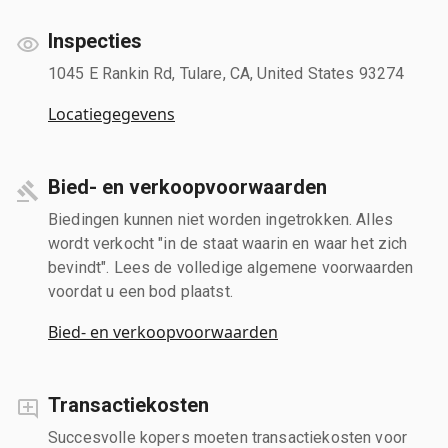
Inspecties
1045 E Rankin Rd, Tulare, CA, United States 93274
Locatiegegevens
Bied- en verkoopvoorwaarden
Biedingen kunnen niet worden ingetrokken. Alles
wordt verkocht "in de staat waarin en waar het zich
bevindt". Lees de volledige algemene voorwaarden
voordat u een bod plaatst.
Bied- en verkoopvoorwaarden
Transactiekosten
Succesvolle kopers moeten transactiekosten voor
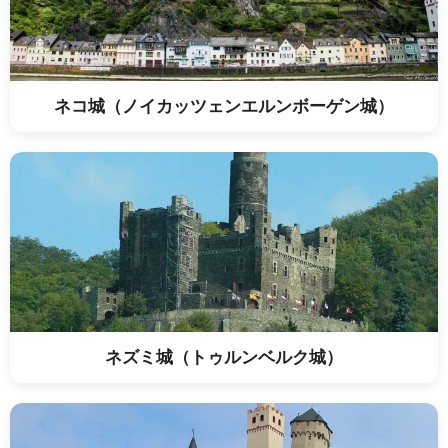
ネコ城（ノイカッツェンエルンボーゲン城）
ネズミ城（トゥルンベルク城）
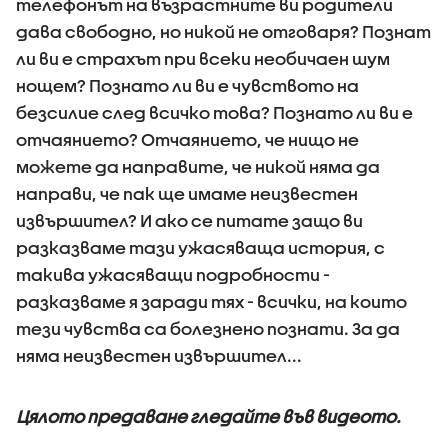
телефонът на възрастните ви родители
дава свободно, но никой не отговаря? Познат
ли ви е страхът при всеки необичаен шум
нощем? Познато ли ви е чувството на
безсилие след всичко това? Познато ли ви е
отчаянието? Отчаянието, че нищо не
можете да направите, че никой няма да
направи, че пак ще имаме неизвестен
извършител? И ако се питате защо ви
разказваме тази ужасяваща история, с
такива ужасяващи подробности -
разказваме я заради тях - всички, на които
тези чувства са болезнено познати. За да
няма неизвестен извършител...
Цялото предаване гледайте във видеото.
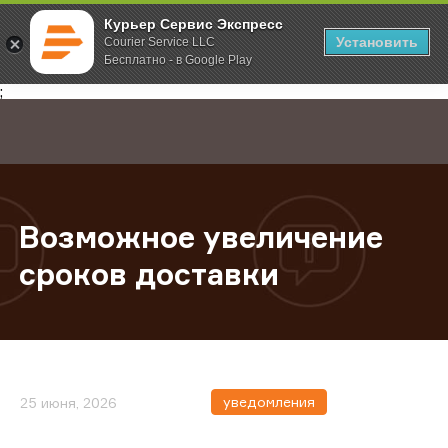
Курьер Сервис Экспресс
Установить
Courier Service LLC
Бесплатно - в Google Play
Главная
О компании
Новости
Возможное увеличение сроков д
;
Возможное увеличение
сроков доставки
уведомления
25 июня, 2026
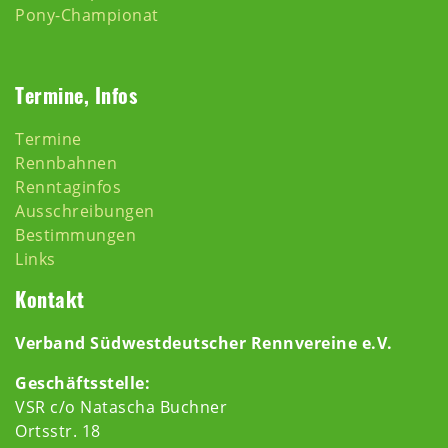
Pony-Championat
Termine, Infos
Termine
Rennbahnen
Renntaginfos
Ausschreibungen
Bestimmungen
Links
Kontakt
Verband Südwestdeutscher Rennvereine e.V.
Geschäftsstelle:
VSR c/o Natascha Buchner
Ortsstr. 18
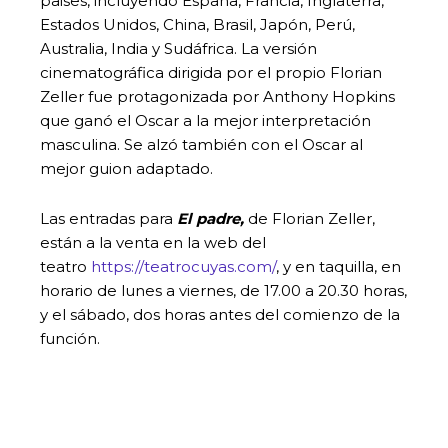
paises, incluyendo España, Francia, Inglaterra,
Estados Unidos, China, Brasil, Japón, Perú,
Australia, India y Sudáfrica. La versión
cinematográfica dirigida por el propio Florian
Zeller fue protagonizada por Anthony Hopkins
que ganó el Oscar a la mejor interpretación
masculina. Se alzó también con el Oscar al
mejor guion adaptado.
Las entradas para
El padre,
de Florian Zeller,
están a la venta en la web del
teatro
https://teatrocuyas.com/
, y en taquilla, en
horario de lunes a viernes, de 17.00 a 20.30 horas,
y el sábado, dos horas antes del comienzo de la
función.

=-=-=-=-=

Transcribe the listing word for word, but keep its pictures out of the copy.

Inspecties
1045 E Rankin Rd, Tulare, CA, United States 93274
Locatiegegevens
Bied- en verkoopvoorwaarden
Biedingen kunnen niet worden ingetrokken. Alles
wordt verkocht "in de staat waarin en waar het zich
bevindt". Lees de volledige algemene voorwaarden
voordat u een bod plaatst.
Bied- en verkoopvoorwaarden
Transactiekosten
Succesvolle kopers moeten transactiekosten voor
ネコ城（ノイカッツェンエルンボーゲン城）
ネズミ城（トゥルンベルク城）
телефонът на възрастните ви родители
дава свободно, но никой не отговаря? Познат
ли ви е страхът при всеки необичаен шум
нощем? Познато ли ви е чувството на
безсилие след всичко това? Познато ли ви е
отчаянието? Отчаянието, че нищо не
можете да направите, че никой няма да
направи, че пак ще имаме неизвестен
извършител? И ако се питате защо ви
разказваме тази ужасяваща история, с
такива ужасяващи подробности -
разказваме я заради тях - всички, на които
тези чувства са болезнено познати. За да
няма неизвестен извършител...
Цялото предаване гледайте във видеото.
Курьер Сервис Экспресс
Установить
Courier Service LLC
Бесплатно - в Google Play
Главная
О компании
Новости
Возможное увеличение сроков д
;
Возможное увеличение
сроков доставки
уведомления
25 июня, 2026
Pony-Championat
Termine, Infos
Termine
Rennbahnen
Renntaginfos
Ausschreibungen
Bestimmungen
Links
Kontakt
Verband Südwestdeutscher Rennvereine e.V.
Geschäftsstelle:
VSR c/o Natascha Buchner
Ortsstr. 18
paises, incluyendo España, Francia, Inglaterra,
Estados Unidos, China, Brasil, Japón, Perú,
Australia, India y Sudáfrica. La versión
cinematográfica dirigida por el propio Florian
Zeller fue protagonizada por Anthony Hopkins
que ganó el Oscar a la mejor interpretación
masculina. Se alzó también con el Oscar al
mejor guion adaptado.
Las entradas para
El padre,
de Florian Zeller,
están a la venta en la web del
teatro
https://teatrocuyas.com/
, y en taquilla, en
horario de lunes a viernes, de 17.00 a 20.30 horas,
y el sábado, dos horas antes del comienzo de la
función.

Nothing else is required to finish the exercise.